ESMO: Merck claims leap forward in head and neck cancer

Germany’s Merck KGaA paid $237 million upfront for rights to Debiopharm’s head and neck squamous cell carcinoma (HNSCC) therapy xevinapant last year, in a deal valued at more than $1 billion, and it now has further data suggesting the deal was solid.

At the ESMO cancer congress, which gets underway in Paris tomorrow, Merck will report results from a phase 2 study which, according to the drugmaker, is the first in decades to show a significant improvement in overall survival in patients with unresected locally advanced HNSCC compared to standard care.

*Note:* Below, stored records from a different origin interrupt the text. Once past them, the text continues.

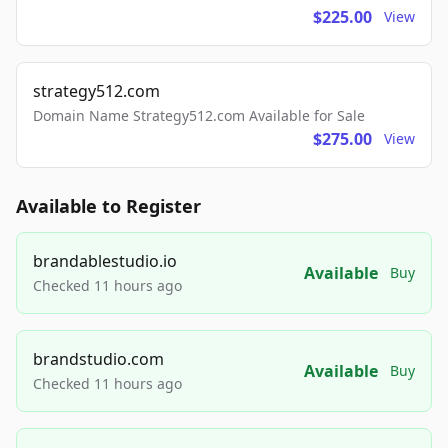
$225.00
View
strategy512.com
Domain Name Strategy512.com Available for Sale
$275.00
View
Available to Register
brandablestudio.io
Available
Buy
Checked 11 hours ago
brandstudio.com
Available
Buy
Checked 11 hours ago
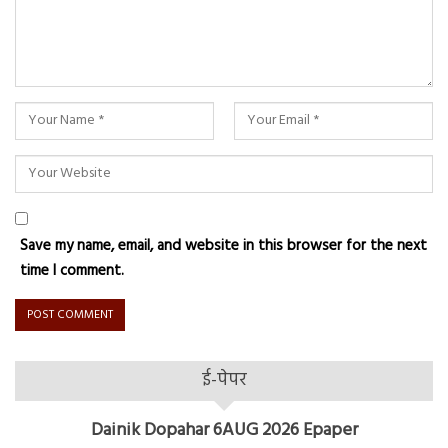
Save my name, email, and website in this browser for the next
time I comment.
ई-पेपर
Dainik Dopahar 6AUG 2026 Epaper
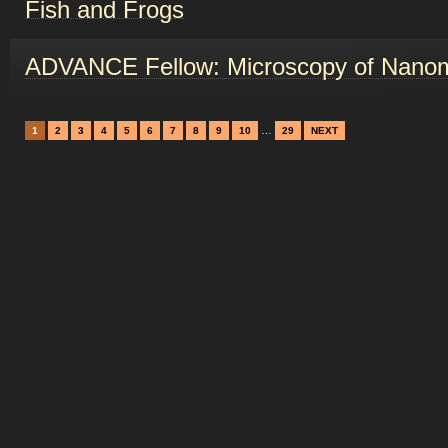
Fish and Frogs
ADVANCE Fellow: Microscopy of Nanom
…
1
2
3
4
5
6
7
8
9
10
29
NEXT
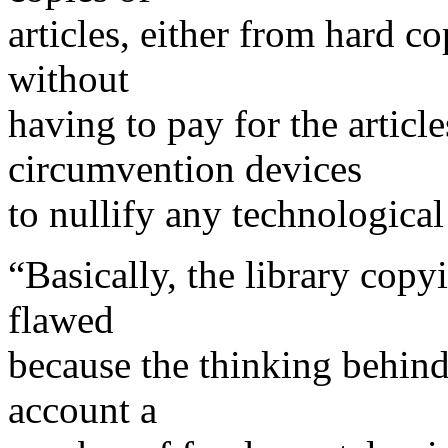
articles, either from hard c
without
having to pay for the articl
circumvention devices
to nullify any technological
“Basically, the library copyi
flawed
because the thinking behind 
account a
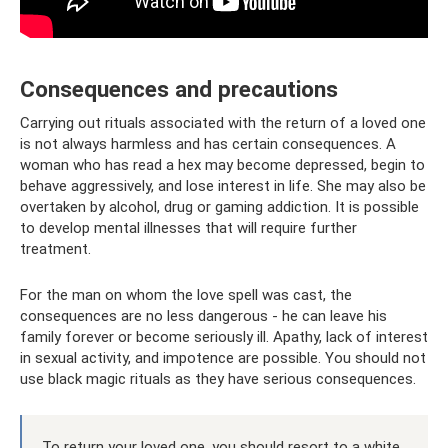
Consequences and precautions
Carrying out rituals associated with the return of a loved one
is not always harmless and has certain consequences. A
woman who has read a hex may become depressed, begin to
behave aggressively, and lose interest in life. She may also be
overtaken by alcohol, drug or gaming addiction. It is possible
to develop mental illnesses that will require further
treatment.
For the man on whom the love spell was cast, the
consequences are no less dangerous - he can leave his
family forever or become seriously ill. Apathy, lack of interest
in sexual activity, and impotence are possible. You should not
use black magic rituals as they have serious consequences.
To return your loved one, you should resort to a white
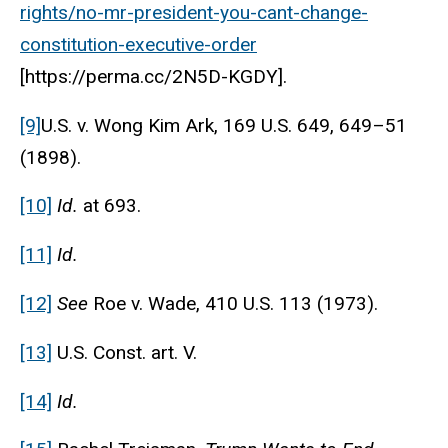
rights/no-mr-president-you-cant-change-
constitution-executive-order
[https://perma.cc/2N5D-KGDY].
[9]
U.S. v. Wong Kim Ark, 169 U.S. 649, 649–51
(1898).
[10]
Id.
at 693.
[11]
Id.
[12]
See
Roe v. Wade, 410 U.S. 113 (1973).
[13]
U.S. Const. art. V.
[14]
Id.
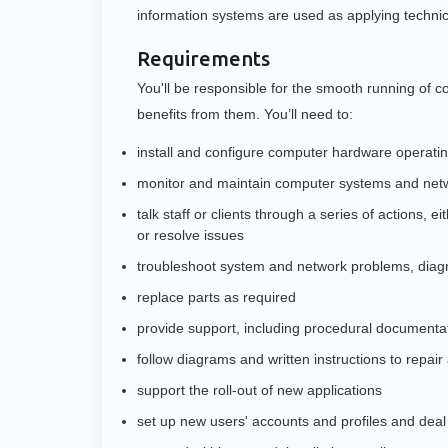
information systems are used as applying techni
Requirements
You'll be responsible for the smooth running of
benefits from them. You’ll need to:
install and configure computer hardware operati
monitor and maintain computer systems and net
talk staff or clients through a series of actions, 
or resolve issues
troubleshoot system and network problems, diagn
replace parts as required
provide support, including procedural documentat
follow diagrams and written instructions to repair
support the roll-out of new applications
set up new users' accounts and profiles and deal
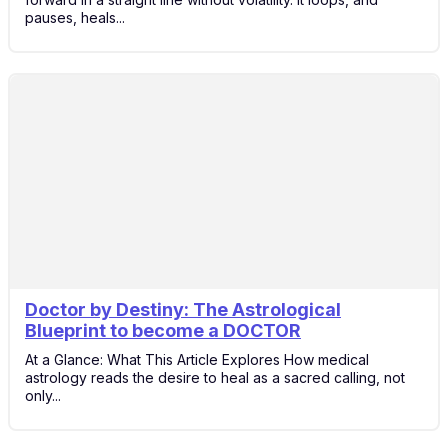
pauses, heals...
Doctor by Destiny: The Astrological
24
Blueprint to become a DOCTOR
Nov
At a Glance: What This Article Explores How medical
astrology reads the desire to heal as a sacred calling, not
only...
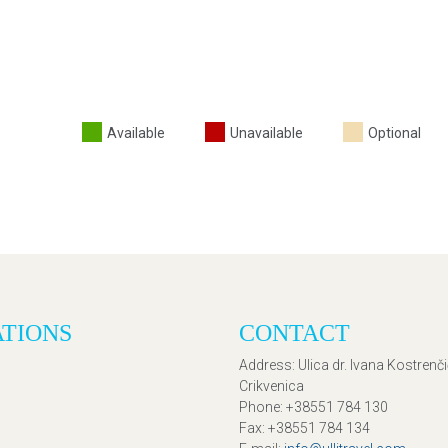
Available
Unavailable
Optional
ATIONS
CONTACT
Address
: Ulica dr. Ivana Kostrenč
Crikvenica
Phone
: +38551 784 130
Fax
: +38551 784 134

In the 96-patient study, 53% of those treated with xevinapant (Debio 1143) plus chemoradiotherapy were still alive after five years, compared to 28% of a control group given chemoradiotherapy and placebo.

Median survival time was just over 40 months with Merck’s drug, compared to 36 months in the placebo arm, and adding the drug to chemoradiotherapy did not seem to add to the toxicity burden of treatment.

Xevinapant, which is billed as a first-in-class antagonist of inhibitor of apoptosis protein (IAP), has been given breakthrough status by the FDA for HNSCC. It is thought to sensitise tumour cells to chemoradiotherapy by promoting programmed cell death and enhancing anti-tumour immune responses.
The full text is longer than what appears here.